Étymol. et Hist. Ca 1130 helmes dorez (Le Couronnement de Louis, éd. E. Langlois. 276) ; xiiie s. dont se tarte voloit dorer (Du prestre qu'on porte, éd. Montaiglon et Raynaud, IV, p. 3, 69). Du b. lat. deaurare « dorer », lui-même dér. de de (préf. à valeur intensive) et du b. lat. aurare « dorer », dér. de aurum « or ».


Lire également la définition du verbe dorer pour amorcer la réflexion symbolique.




Symbolisme onirique :


Selon Georges Romey, auteur du Dictionnaire de la Symbolique, le vocabulaire fondamental des rêves, Tome 1 : couleurs, minéraux, métaux, végétaux, animaux (Albin Michel, 1995),


"Qu'il s'agisse d'une image brièvement aperçue, simple touche d'or déposée dans le rêve d'un pinceau léger, ou d'une séquence au cours de laquelle le patient s'attarde en un lieu doré, il semble que les mêmes thèmes soient repérables autour de cette couleur.

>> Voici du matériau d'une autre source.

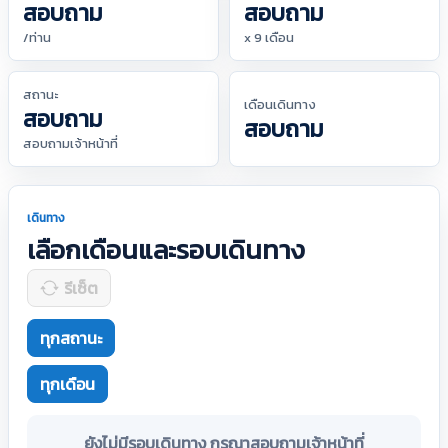
สอบถาม
สอบถาม
/ท่าน
x 9 เดือน
สถานะ
เดือนเดินทาง
สอบถาม
สอบถาม
สอบถามเจ้าหน้าที่
เดินทาง
เลือกเดือนและรอบเดินทาง
รีเซ็ต
ทุกสถานะ
ทุกเดือน
ยังไม่มีรอบเดินทาง กรุณาสอบถามเจ้าหน้าที่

La pénétration du sens requiert un effort particulier parce que le doré se place à la frontière entre la gamme des jaunes, dont il est une des extrémités, et l'or matière, lesté des ambiguïtés qu'entraîne celui-là. Les nuances de jaune évoluent depuis la couleur acide du citron en passant par le jaune franc pour aboutir à ces jaunes miel, évocateurs de blés mûrs, que l'imaginaire qualifie volontiers de dorés. Dans l'article consacré au jaune, nous montrons que toutes ces nuances expriment la pulsion de vie, l'Amour et le besoin de rétablissement d'une relation positive à l'image maternelle. L'or matière, lui, porte la charge d'une lourde ambivalence qui en fait soit un symbole de l'intuition supérieure, soit l'indice d'une avidité de pouvoir. Il n'est pas inutile de rappeler qu'il se relie parfois à la disposition narcissique. Le doré, dans le rêve, occupe une place inconfortable entre le jaune, qu'il n'est plus tout à fait, et l'or, dont il n'a pas la consistante réalité.

Cette situation ambiguë est mise en évidence par de nombreuses séquences où le doré devient un liquide épais dans lequel le rêveur peut être appelé à se baigner ou une pâte dont il s'enduit le corps tout entier. La traduction de cette couleur dans l'imaginaire serait relativement simple si la lecture pouvait en être faite sur un vecteur conduisant du flux de vie, d'Amour, représenté par le jaune, au piège de l'attrait des possessions ou du narcissisme, voire à l'intuition inaltérable, exprimés par l'or métal. L'exploration des rêves dans lesquels apparaît le doré oblige cependant à reconnaître des axes d'interprétation qui sont spécifiques à cette couleur sans jamais être totalement étrangers aux thèmes qui précèdent !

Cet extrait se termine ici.